Attorney General Eric Holder and Homeland Security Secretary Jeh Johnson will present Obama with a slate of options for changing deportation policies by the end of the summer. Among those would be asking prosecutors to prioritize deportations, which are now carried out on anyone with a criminal conviction — to exempt those who have committee minor crimes, including immigration status crimes.The administration could also alter the workings of the Secure Communities program, which crosschecks the fingerprints of individuals who are arrested against immigration databases. Obama could order changes so that fewer individuals who are arrested, and flagged as illegal immigrants, would be detained and deported.
More controversially, the president could move to expand DACA to other children, and perhaps their parents.The notion that the president would use his executive authority in the immigration arena prompted a sharp response from Republicans – who in the House are suing the president for that they say is an overreach in delaying a part of the Affordable Care Act.
“The president cannot make or nullify law,” said Sen.

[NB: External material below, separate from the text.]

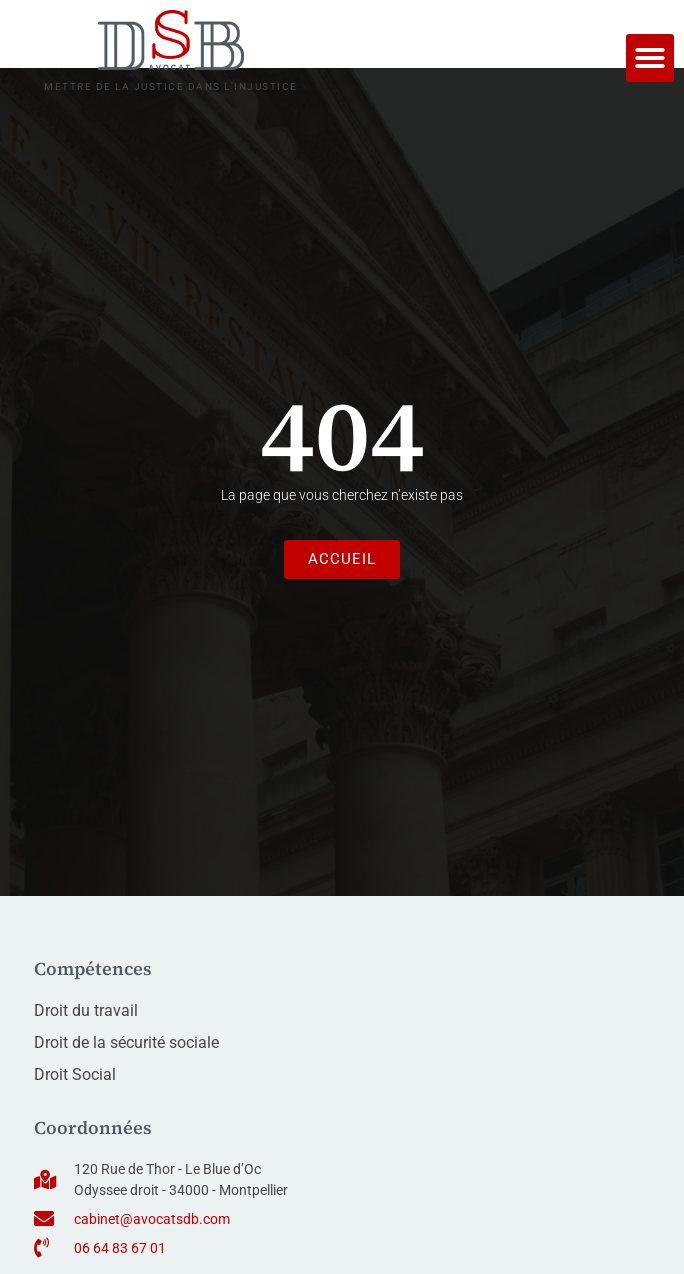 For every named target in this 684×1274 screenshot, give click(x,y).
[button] (650, 58)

Jeff Sessions (R-Ala.) “He just cannot. Thus, we must in unity call on President Obama not to go through with his stated desire, which would eviscerate long and duly established American immigration law. What law might the next president ignore, bend, or nullify?”
For many observers, the “crisis” on the border has brought into sharp focus how divided our nation is on immigration. Republicans have further alienated Latinos by passing a vote in the House to cancel the universally popular DACA, yet Democratic inaction and the indifference of the Obama administration have only made things worse. While refugees like Mayeli and Lorena have touched the hearts of many Americans, others have protested when these children sought refuge in their communities. It’s been a field day for pundits on 24-hour cable and talk radio, yet there’s been little in-depth reporting on the root causes of the problem, such as U.S. support for the Honduran government. Billions of dollars have been spent to militarize the border, with everything from hi-tech surveillance to Predator drones, yet the Border Patrol was unable to prevent 50,000 children from crossing over in the past year. And all but a few Latino leaders, attending their glitzy national conventions all summer, have stood idly on the sidelines.
So the debate is certain to rage in the weeks before Election Day, and the fates of thousands of child migrants are likely to remain unclear.